Hardware environment
A total of 3 machines, all using the FC5 system, Java is using jdk1.6.0. The IP configuration is as follows:
dbrg-1:202.197.18.72
dbrg-2:202.197.18.73
dbrg-3:202.197.18.74
One thing to emphasize here is that it is important to ensure that each machine's hostname and IP address are resolved correctly.
A very simple test is to ping the host name, such as Ping dbrg-2 on the dbrg-1, if you can ping the ok! If not correctly resolved, you can modify the/etc/hosts file, if the machine for namenode use, you need to add in the Hosts file all the machines in the cluster IP address and its corresponding host name; If the machine is Datanode, You only need to add the native IP address and the IP address of the Namenode machine to the Hosts file.
For example, the/etc/hosts file in dbrg-1 should look like this:
127.0.0.0 localhost localhost
202.197.18.72 dbrg-1 dbrg-1
202.197.18.73 dbrg-2 dbrg-2
202.197.18.74 dbrg-3 dbrg-3
The/etc/hosts file in dbrg-2 should look like this:
127.0.0.0 localhost localhost
202.197.18.72 dbrg-1 dbrg-1
202.197.18.73 dbrg-2 dbrg-2
As mentioned in the previous study note, for Hadoop, in HDFs's view, nodes are divided into Namenode and Datanode, where Namenode only one, Datanode can be a lot; in MapReduce's view, Nodes are divided into Jobtracker and Tasktracker, of which jobtracker only one, Tasktracker can be a lot.
I was deploying Namenode and Jobtracker on Dbrg-1, dbrg-2,dbrg-3 as Datanode and Tasktracker. Of course, you can also deploy Namenode,datanode,jobtracker,tasktracker to a single machine.
Directory structure
Because Hadoop requires that the deployment directory structure of Hadoop on all machines be the same, and that all have an account with the same user name.
My three machines are like this: there is a DBRG account, the main directory is/HOME/DBRG
The Hadoop deployment directory structure is as follows:/home/dbrg/hadoopinstall, all versions of Hadoop are placed in this directory.
Unzip the hadoop0.12.0 compression pack into Hadoopinstall, and to facilitate later upgrades, it is recommended that you create a link to the version of Hadoop you want to use, as a Hadoop
[Dbrg@dbrg-1:hadoopinstall] $ln-S hadoop0.12.0 Hadoop
As a result, all of the configuration files are in the/hadoop/conf/directory, and all the execution programs are in the/hadoop/bin directory.

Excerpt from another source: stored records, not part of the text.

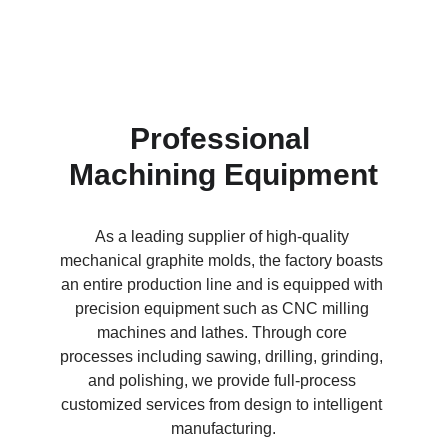
Professional 
Machining Equipment
As a leading supplier of high-quality 
mechanical graphite molds, the factory boasts 
an entire production line and is equipped with 
precision equipment such as CNC milling 
machines and lathes. Through core 
processes including sawing, drilling, grinding, 
and polishing, we provide full-process 
customized services from design to intelligent 
manufacturing.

However, because the configuration files of Hadoop in the above directory are together with the installation directory of Hadoop, it is recommended that the configuration file be separated from the installation directory once all profiles are overwritten when the Hadoop version is later upgraded. A better approach would be to create a directory of configuration files,/home/dbrg/hadoopinstall/hadoop-config/, and then/hadoop/conf/the HADOOP_ in the directory Site.xml,slaves,hadoop_env.sh three files to the hadoop-config/directory (the question is very strange, on the official web getting started with Hadoop says it is only necessary to copy the three files to the directory that you created, but I found it necessary to copy the Masters file into the hadoop-conf/directory when I was actually configured. Otherwise, when you start HADOOP, you'll get an error saying you can't find Masters this file, and specify that the environment variable $hadoop_conf_dir point to the directory. Environment variables are set in/HOME/DBRG/.BASHRC and/etc/profile.
To sum up, in order to facilitate later upgrades, we need to do the configuration file and installation directory separation, and by setting a point to the version of the Hadoop we want to use the link, which can reduce our maintenance of the configuration file. In the following sections, you will experience the benefits of such separation and links.